Police who responded to reports of catalytic converter thefts in North Berkeley this month found five of them in an abandoned minivan and one, still on a vehicle, that had been partially sawn off, authorities report.
Officers made one arrest in connection with the case after finding a man they said had fled from the minivan to hide in the bushes when officers tried to stop the vehicle.
Early on the morning of Sept. 1, police got two reports about catalytic converter thefts from Priuses in the same area: one in the 1300 block of Hearst Avenue (between Chestnut and Franklin streets) and one near Lincoln Street and McGee Avenue less than a mile away. The thieves were driving a white van, callers told police at around 3 a.m.
Officers searched the area and spotted a white Toyota Sienna minivan double-parked with its headlights off in the 1800 block of Francisco Street, between Grant Street and Martin Luther King Jr. Way, BPD spokesman Officer Byron White told Berkeleyside. When police tried to stop the van, the driver pulled away, then came to rest.
“As officers approached the vehicle, they saw one of the three occupants hiding a catalytic converter in the back,” White said. Police ordered the driver to stop, but the van sped off.
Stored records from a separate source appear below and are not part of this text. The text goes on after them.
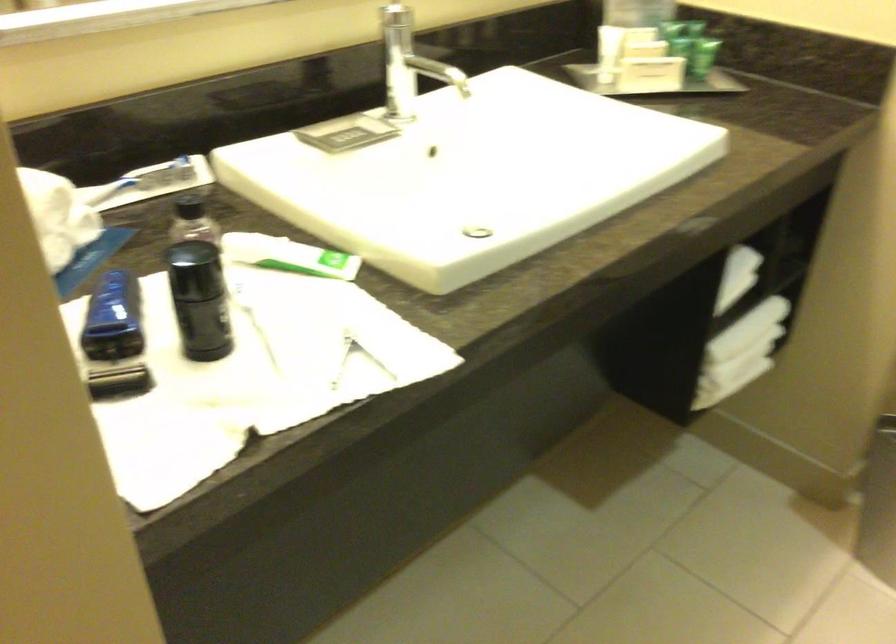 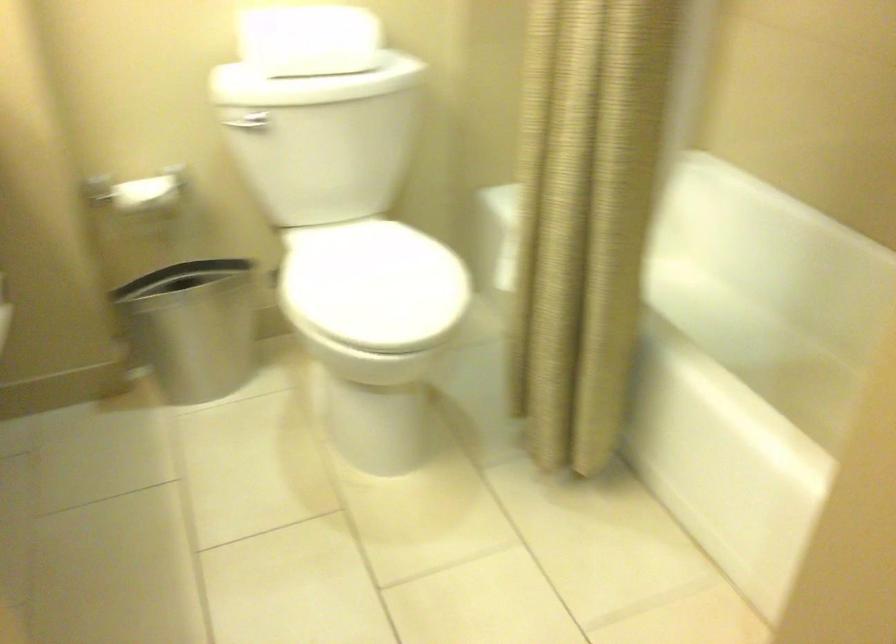 First-person continuous shooting, in which direction is the camera rotating?

The rotation direction of the camera is right-down. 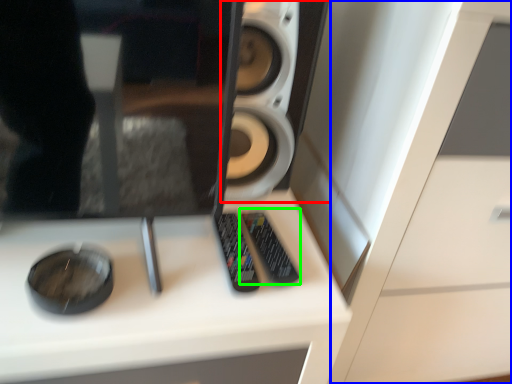 Question: Estimate the real-world distances between objects in this image. Which object is farther from speaker (highlighted by a red box), dresser (highlighted by a blue box) or control (highlighted by a green box)?

Choices:
 (A) dresser
 (B) control

Answer: (A) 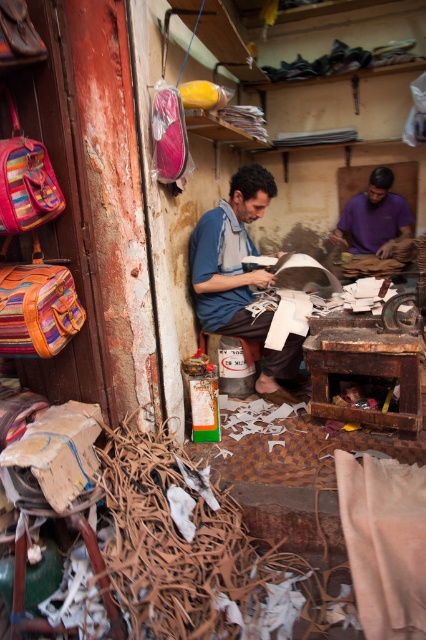 Question: Which point appears farthest from the camera in this image?

Choices:
 (A) (351, 196)
 (B) (17, 170)

Answer: (A)

Question: Which point is closer to the camera taking this photo?

Choices:
 (A) click(x=28, y=164)
 (B) click(x=189, y=252)

Answer: (A)

Question: Does striped fabric backpack at left have a lesser width compared to purple fabric at center?

Choices:
 (A) no
 (B) yes

Answer: (B)

Question: Does striped fabric backpack at left have a smaller size compared to purple fabric at center?

Choices:
 (A) yes
 (B) no

Answer: (A)

Question: Does blue fabric shirt at center appear under striped fabric backpack at left?

Choices:
 (A) no
 (B) yes

Answer: (B)

Question: Based on their relative distances, which object is farther from the blue fabric shirt at center?

Choices:
 (A) striped fabric backpack at left
 (B) purple fabric at center

Answer: (B) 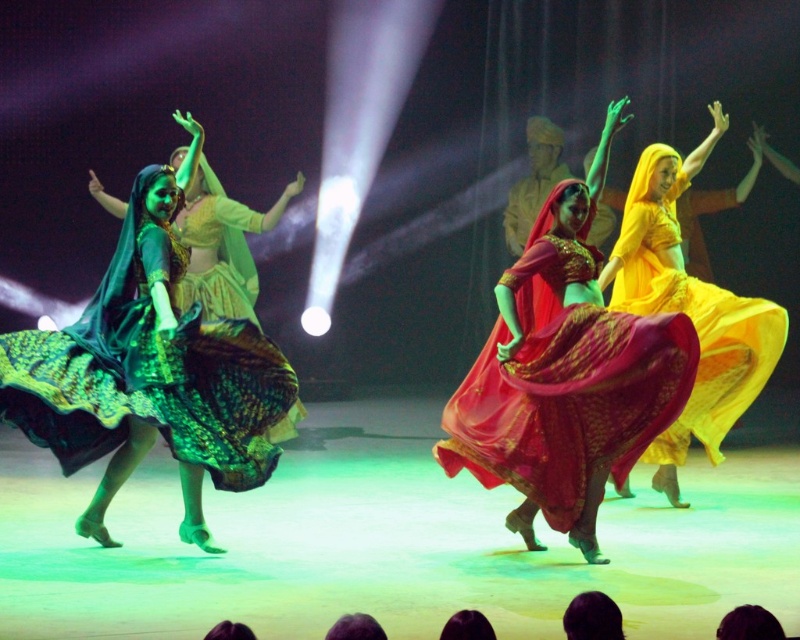 Can you confirm if matte red dress at center is shorter than green satin dress at left?

No, matte red dress at center is not shorter than green satin dress at left.

Does matte red dress at center have a smaller size compared to green satin dress at left?

Actually, matte red dress at center might be larger than green satin dress at left.

Who is more forward, (580, 502) or (236, 346)?

Point (580, 502) is in front.

Identify the location of matte red dress at center. The height and width of the screenshot is (640, 800). (566, 374).

Is the position of matte red dress at center more distant than that of matte yellow dress at right?

No, it is in front of matte yellow dress at right.

The width and height of the screenshot is (800, 640). Identify the location of matte red dress at center. (566, 374).

Is green satin dress at left positioned behind matte yellow dress at right?

That is False.

This screenshot has width=800, height=640. What do you see at coordinates (148, 371) in the screenshot? I see `green satin dress at left` at bounding box center [148, 371].

Between point (248, 456) and point (658, 484), which one is positioned behind?

Point (658, 484)

Locate an element on the screen. Image resolution: width=800 pixels, height=640 pixels. green satin dress at left is located at coordinates (148, 371). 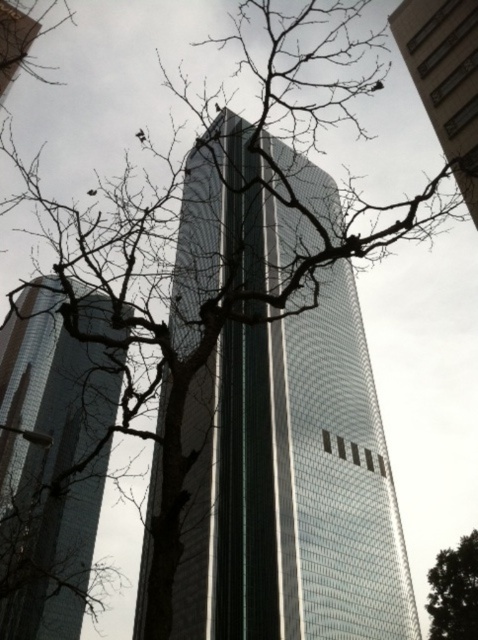 Question: Is shiny glass tower at left to the right of glassy reflective skyscraper at upper center from the viewer's perspective?

Choices:
 (A) yes
 (B) no

Answer: (B)

Question: Based on their relative distances, which object is farther from the green leafy tree at center?

Choices:
 (A) glassy reflective skyscraper at upper center
 (B) shiny glass tower at left
 (C) glassy reflective skyscraper at center

Answer: (B)

Question: Is shiny glass tower at left smaller than glassy reflective skyscraper at upper center?

Choices:
 (A) no
 (B) yes

Answer: (A)

Question: Is glassy reflective skyscraper at center closer to camera compared to green leafy tree at center?

Choices:
 (A) no
 (B) yes

Answer: (B)

Question: Among these points, which one is nearest to the camera?

Choices:
 (A) (289, 493)
 (B) (453, 570)
 (C) (468, 65)

Answer: (C)

Question: Which object appears closest to the camera in this image?

Choices:
 (A) glassy reflective skyscraper at center
 (B) glassy reflective skyscraper at upper center
 (C) green leafy tree at center

Answer: (A) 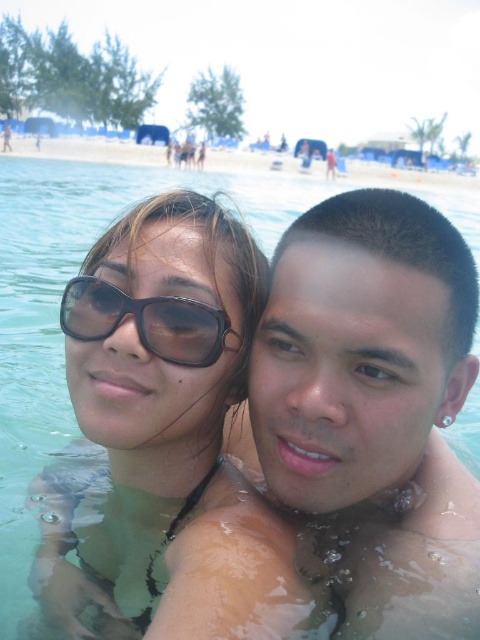 You are a photographer trying to capture the black plastic sunglasses at center and the clear sand at upper center in a new shot. Based on their positions, which object should you adjust your camera to focus on first if you want to include both in the frame?

The black plastic sunglasses at center is positioned on the left side of clear sand at upper center, so you should focus on the clear sand at upper center first to ensure both objects are in the frame.

In the scene shown: You are taking a selfie on the beach and notice the matte black sunglasses at center and the clear sand at upper center in your frame. Which object appears closer to the camera in the photo?

The matte black sunglasses at center appears closer to the camera because it is in front of the clear sand at upper center. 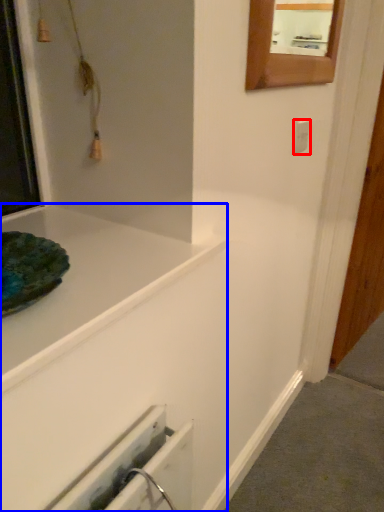 Question: Among these objects, which one is farthest to the camera, electric outlet (highlighted by a red box) or bathtub (highlighted by a blue box)?

Choices:
 (A) electric outlet
 (B) bathtub

Answer: (A) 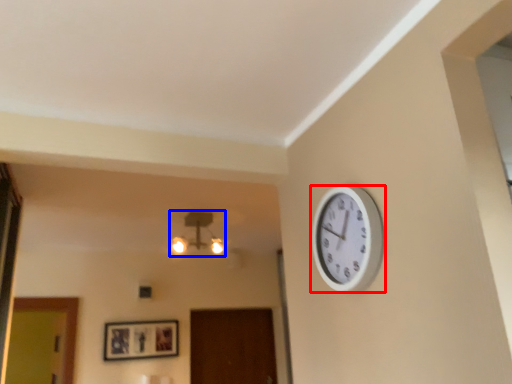 Question: Among these objects, which one is nearest to the camera, wall clock (highlighted by a red box) or lamp (highlighted by a blue box)?

Choices:
 (A) wall clock
 (B) lamp

Answer: (A) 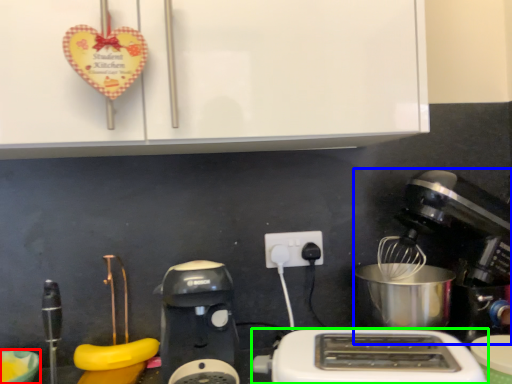 Question: Which object is positioned farthest from bowl (highlighted by a red box)? Select from mixer (highlighted by a blue box) and toaster (highlighted by a green box).

Choices:
 (A) mixer
 (B) toaster

Answer: (A) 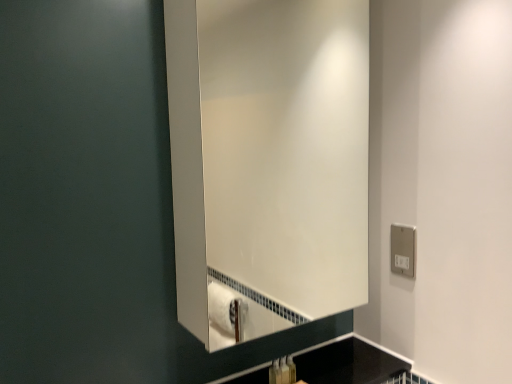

Police from UC Berkeley found the Toyota abandoned in the 1700 block of Walnut Street (near Virginia Street) a short time later. In the van, police found five catalytic converters, pipe cutters and power cutting tools, White said.
During a search of the area, police found a man they identified as one of the minivan’s occupants, 38-year-old Yeng Thao of Sacramento, hiding in the bushes in the 1700 block of Shattuck Avenue (near Virginia). Police arrested Thao on suspicion of felony theft and possession of burglary tools.
As part of the investigation, police returned to the 1800 block of Francisco, where they had first spotted the minivan, and found a vehicle on a hydraulic jack with its catalytic converter partially cut off, White said.
The Alameda County district attorney’s office declined to file charges against Thao citing a lack of evidence, BPD said this week. He is no longer in custody.
The Sept. 1 incident follows a spate of catalytic converter thefts over the summer that included dozens of reports involving Priuses around the city.
The catalytic converter is the part of a vehicle’s exhaust pipe that’s responsible for reducing emissions. It can be removed from under some cars in moments.
A mechanic who spoke to Berkeleyside in August said second-generation Priuses — from 2004-09 — are easy targets for thieves because their catalytic converters are more accessible than those in other models. There is also a large market for them because Prius catalytic converters can last up to 200,000 miles, he said.
In a Nixle message in late July about catalytic converter thefts, BPD encouraged drivers to park in a garage or well-lit area if possible.